After a lot of time digging into this issue, I finally found the culprit and also found the way to work around it.
My setup:
- EMQX 4.2.10 deployed on docker and connected to swarm overlay network
- HTTP Auth Service deployed on docker swarm, exposed to EMQX using swarm VIP (not DNSrr)
- Both EMQX and Auth Service are on the same host since my swarm cluster have only 1 node.
Reproduce:
- Connect some client to EMQX: authenticate using HTTP auth successfully.
- Wait for 15 minutes (without any action,…)
- Connect other client to EMQX: failed to authenticate due to service unavailable.
Reason:
- Auth HTTP plugin (Gun library to be exact) will create a pool of connection to Auth Service BEFORE use. It only creates connection without sending any data.
- Docker swarm VIP mode using ipvs will expire TCP connection after 15 minutes (900s). After this time, if an auth request is made, a Reset flag will be sent back to caller (EMQX) to close old connection and establish another connection. But Reset flag make our auth request failed.
Discussion about this behavior:
I’ve tried all solutions in comment area (tweaking sysctls tcp keepalive options,...) but nothing works because we don’t use builtin tcp keepalive mechanism.
I believe not only docker swarm has this limitation but also other application/web server does. Here is some way to work around this issue:
- Properly set “Keep alive HTTP header” timeout and max to close connection AFTER request https://developer.mozilla.org/en-US/docs/Web/HTTP/Headers/Keep-Alive
- Close idle connections (which open BEFORE request but doesn't have any activity) in your Auth Service. Here is my example using nodejs
myHttpServer.on('connection', (socket) => {
socket.setTimeout(300000); // 5 minutes
socket.on('timeout', () => {
// Close idle socket
socket.end();
});
});
- If you cannot change your Auth Service, consider place a proxy like Nginx before it to manage idle connection
- Use DNSrr mode instead of swarm VIP to avoid 15 minutes limit
Closing idle connection after 5 minutes works for me. No service unavailable error anymore.
@tigercl do you have any update regarding the issue? I faced the similar error. I ran EMQX and HTTP auth backend in docker containers. EMQX version is 4.2.12.

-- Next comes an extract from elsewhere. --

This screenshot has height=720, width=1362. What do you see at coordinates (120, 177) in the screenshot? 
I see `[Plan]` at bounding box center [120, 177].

([email protected])1> 2021-05-24 18:25:00.001 [warning] The process of gun exited due to {shutdown,ehostunreach}
([email protected])1> 2021-05-24 18:25:09.217 [error] <<"test.cloudnode">>@172.18.0.5:36306 [Auth http] Request auth path: /mqtt/auth, error: {shutdown,ehostunreach}
([email protected])1> 2021-05-24 18:25:09.218 [warning] <<"test.cloudnode">>@172.18.0.5:36306 [Channel] Client test.cloudnode (Username: 'undefined') login failed for server_unavailable
([email protected])1> 2021-05-24 18:25:09.218 [debug] <<"test.cloudnode">>@172.18.0.5:36306 [MQTT] SEND CONNACK(Q0, R0, D0, AckFlags=0, ReasonCode=3)

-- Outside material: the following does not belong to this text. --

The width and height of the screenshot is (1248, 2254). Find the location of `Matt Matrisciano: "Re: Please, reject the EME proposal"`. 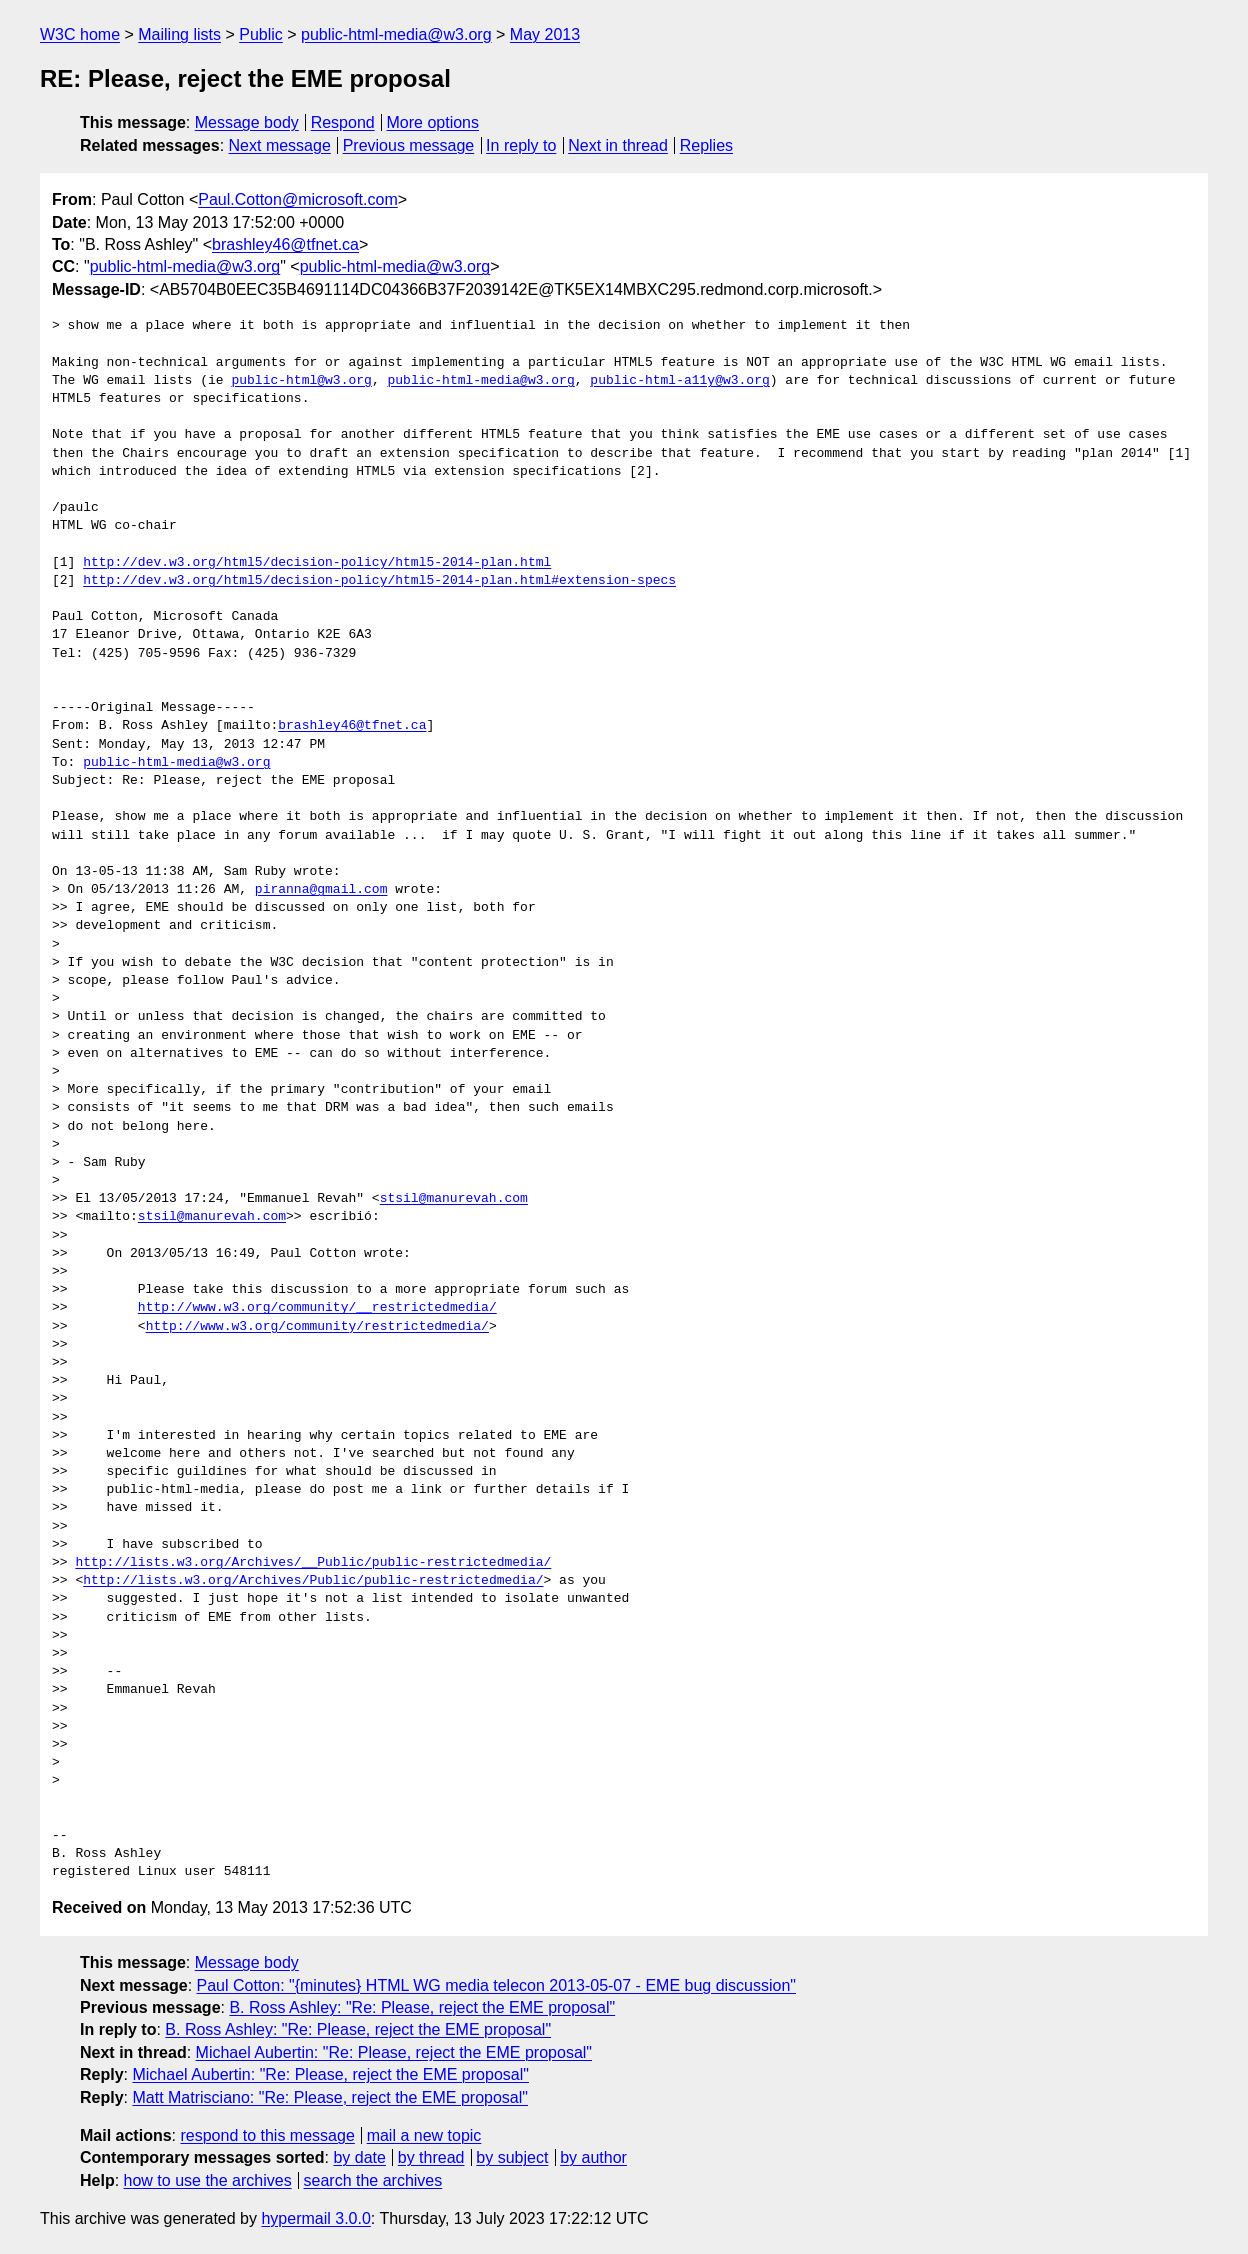

Matt Matrisciano: "Re: Please, reject the EME proposal" is located at coordinates (330, 2097).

([email protected])1> 2021-05-24 18:25:09.218 [debug] <<"test.cloudnode">>@172.18.0.5:36306 [MQTT] Terminated due to {shutdown,server_unavailable}
([email protected])1> 2021-05-24 18:25:12.289 [warning] The process of gun exited due to {shutdown,ehostunreach}
([email protected])1> 2021-05-24 18:25:14.535 [debug] 172.18.0.5:36342 [MQTT] RECV <<16,80,0,4,77,81,84,84,4,44,1,44,0,17,49,48,55,48,76,84,67,46,99,108,111,117,100,110,111,100,101,0,46,36,83,89,83,47,98,114,111,107,101,114,47,99,111,110,110,101,99,116,105,111,110,47,49,48,55,48,76,84,67,46,99,108,111,117,100,110,111,100,101,47,115,116,97,116,101,0,1,48>>
([email protected])1> 2021-05-24 18:25:14.535 [debug] 172.18.0.5:36342 [MQTT] RECV CONNECT(Q0, R0, D0, ClientId=test.cloudnode, ProtoName=MQTT, ProtoVsn=4, CleanStart=false, KeepAlive=300, Username=undefined, Password=undefined, Will(Q1, R1, Topic=$SYS/broker/connection/test.cloudnode/state, Payload=<<"0">>))
I don't even see the requests coming to the http auth container, but this is 100% available. It worked properly with EMQX version 4.1.2.
I changed my auth backend to listen to https instead of http and the error disappear.